#### INPUT FOR THIS TASK
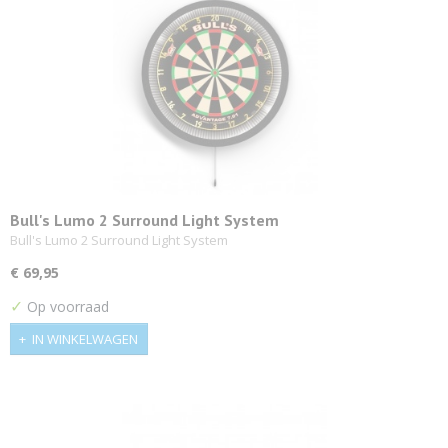
Bull's Lumo 2 Surround Light System
Bull's Lumo 2 Surround Light System
€ 69,95
✓
Op voorraad
IN WINKELWAGEN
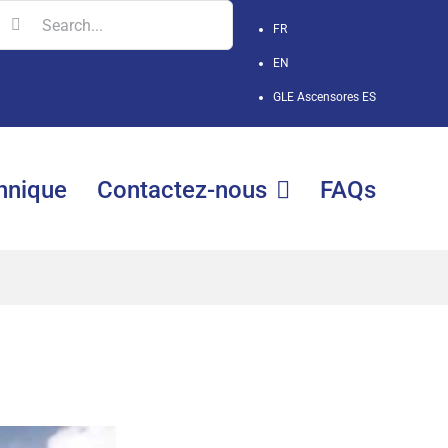
earch
FR
r:
EN
GLE Ascensores
ES
hnique
Contactez-nous
FAQs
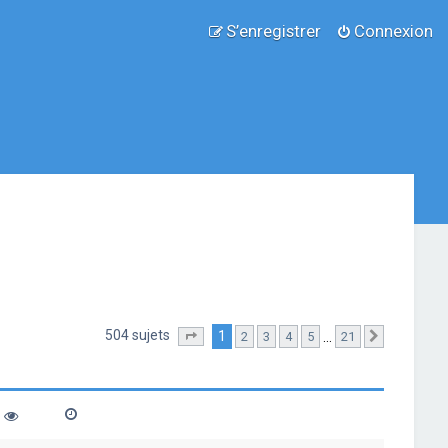
S’enregistrer
Connexion
504 sujets
1
…
2
3
4
5
21
Page
1
sur
21
Suivante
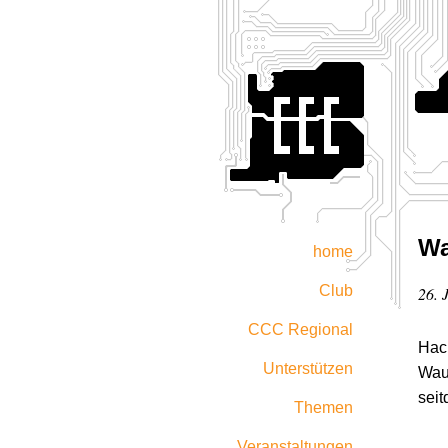
Wa
home
Club
26. 
CCC Regional
Hack
Unterstützen
Wau 
seit
Themen
Veranstaltungen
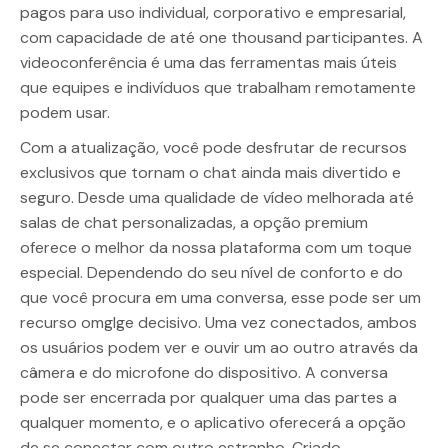
pagos para uso individual, corporativo e empresarial,
com capacidade de até one thousand participantes. A
videoconferência é uma das ferramentas mais úteis
que equipes e indivíduos que trabalham remotamente
podem usar.
Com a atualização, você pode desfrutar de recursos
exclusivos que tornam o chat ainda mais divertido e
seguro. Desde uma qualidade de vídeo melhorada até
salas de chat personalizadas, a opção premium
oferece o melhor da nossa plataforma com um toque
especial. Dependendo do seu nível de conforto e do
que você procura em uma conversa, esse pode ser um
recurso omglge decisivo. Uma vez conectados, ambos
os usuários podem ver e ouvir um ao outro através da
câmera e do microfone do dispositivo. A conversa
pode ser encerrada por qualquer uma das partes a
qualquer momento, e o aplicativo oferecerá a opção
de se conectar com outro estranho. Criado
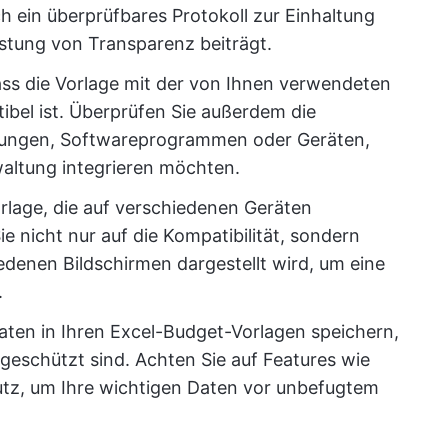
ch ein überprüfbares Protokoll zur Einhaltung
stung von Transparenz beiträgt.
 dass die Vorlage mit der von Ihnen verwendeten
ibel ist. Überprüfen Sie außerdem die
dungen, Softwareprogrammen oder Geräten,
waltung integrieren möchten.
orlage, die auf verschiedenen Geräten
e nicht nur auf die Kompatibilität, sondern
iedenen Bildschirmen dargestellt wird, um eine
.
daten in Ihren Excel-Budget-Vorlagen speichern,
geschützt sind. Achten Sie auf Features wie
tz, um Ihre wichtigen Daten vor unbefugtem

#### WHAT THE TASK ASKS
Looking back over the data above, restate word for word the lines that begin at the line with "com capacidade de" and end at the line with "os usuários podem", inclusive.

#### RESPONSE FOR THIS EXERCISE
com capacidade de até one thousand participantes. A
videoconferência é uma das ferramentas mais úteis
que equipes e indivíduos que trabalham remotamente
podem usar.
Com a atualização, você pode desfrutar de recursos
exclusivos que tornam o chat ainda mais divertido e
seguro. Desde uma qualidade de vídeo melhorada até
salas de chat personalizadas, a opção premium
oferece o melhor da nossa plataforma com um toque
especial. Dependendo do seu nível de conforto e do
que você procura em uma conversa, esse pode ser um
recurso omglge decisivo. Uma vez conectados, ambos
os usuários podem ver e ouvir um ao outro através da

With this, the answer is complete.